• Exercise requirements: Across the listing, how many lines contain "Contact"? The reply is the number alone.
····················
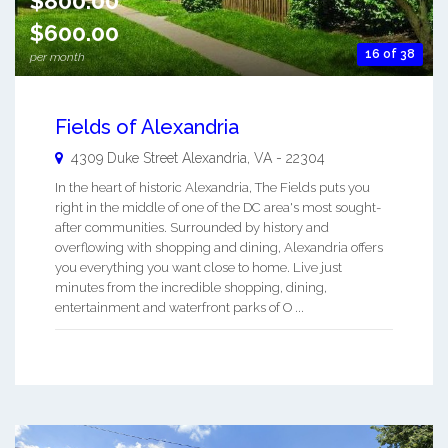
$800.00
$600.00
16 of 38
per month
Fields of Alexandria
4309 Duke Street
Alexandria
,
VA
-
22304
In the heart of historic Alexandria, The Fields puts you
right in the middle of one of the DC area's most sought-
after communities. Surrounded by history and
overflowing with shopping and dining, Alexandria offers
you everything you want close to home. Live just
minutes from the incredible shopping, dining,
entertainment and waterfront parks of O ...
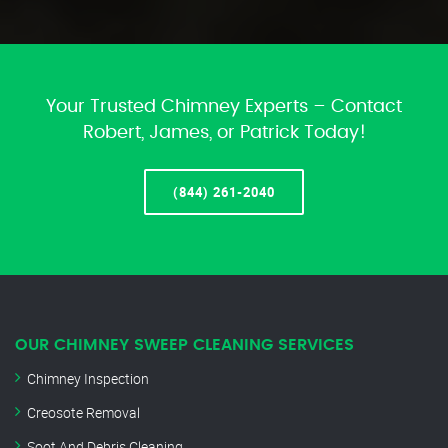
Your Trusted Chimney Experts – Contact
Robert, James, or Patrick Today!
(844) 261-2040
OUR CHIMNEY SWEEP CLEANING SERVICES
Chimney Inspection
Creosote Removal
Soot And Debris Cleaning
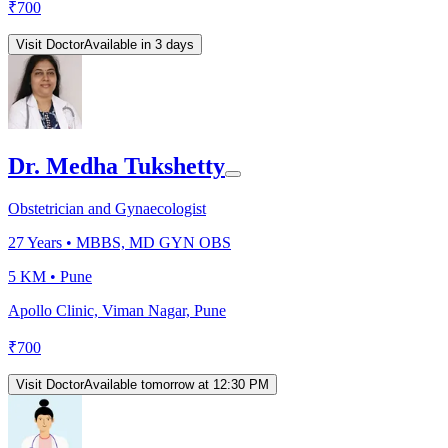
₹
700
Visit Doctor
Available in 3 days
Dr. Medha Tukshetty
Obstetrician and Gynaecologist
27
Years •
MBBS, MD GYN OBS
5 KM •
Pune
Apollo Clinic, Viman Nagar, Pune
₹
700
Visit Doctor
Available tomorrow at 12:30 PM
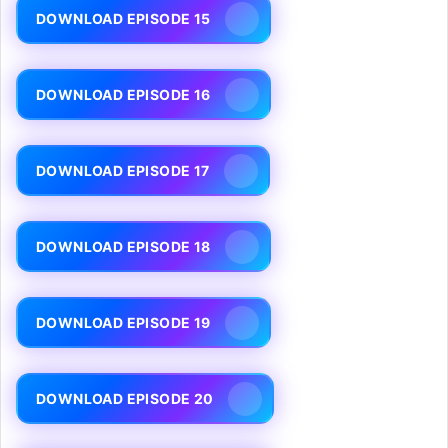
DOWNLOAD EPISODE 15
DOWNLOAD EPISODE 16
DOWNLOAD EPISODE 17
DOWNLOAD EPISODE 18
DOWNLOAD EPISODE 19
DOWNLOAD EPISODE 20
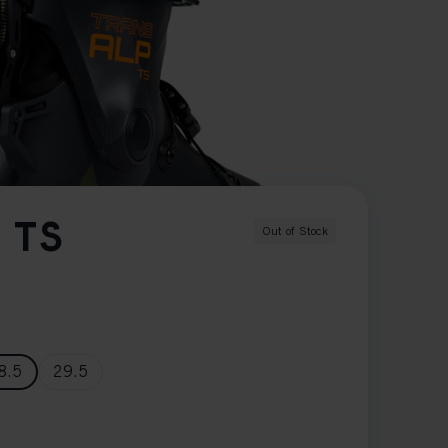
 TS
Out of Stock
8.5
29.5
····················
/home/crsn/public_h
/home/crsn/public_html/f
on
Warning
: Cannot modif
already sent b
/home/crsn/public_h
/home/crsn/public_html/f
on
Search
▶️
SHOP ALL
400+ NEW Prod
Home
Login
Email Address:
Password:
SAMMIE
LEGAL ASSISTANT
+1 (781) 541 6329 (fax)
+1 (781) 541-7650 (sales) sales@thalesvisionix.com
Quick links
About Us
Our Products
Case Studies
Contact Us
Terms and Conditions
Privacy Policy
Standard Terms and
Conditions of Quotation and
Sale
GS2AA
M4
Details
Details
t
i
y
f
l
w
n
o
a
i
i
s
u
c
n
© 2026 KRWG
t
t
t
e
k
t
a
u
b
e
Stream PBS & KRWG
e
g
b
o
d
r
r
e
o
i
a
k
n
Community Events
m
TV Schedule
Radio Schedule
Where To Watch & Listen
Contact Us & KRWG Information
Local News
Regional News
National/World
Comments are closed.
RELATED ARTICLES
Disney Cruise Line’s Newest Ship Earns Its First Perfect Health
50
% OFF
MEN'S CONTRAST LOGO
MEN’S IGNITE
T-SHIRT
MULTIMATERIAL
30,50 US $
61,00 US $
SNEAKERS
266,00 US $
····················
• Exercise answer: 3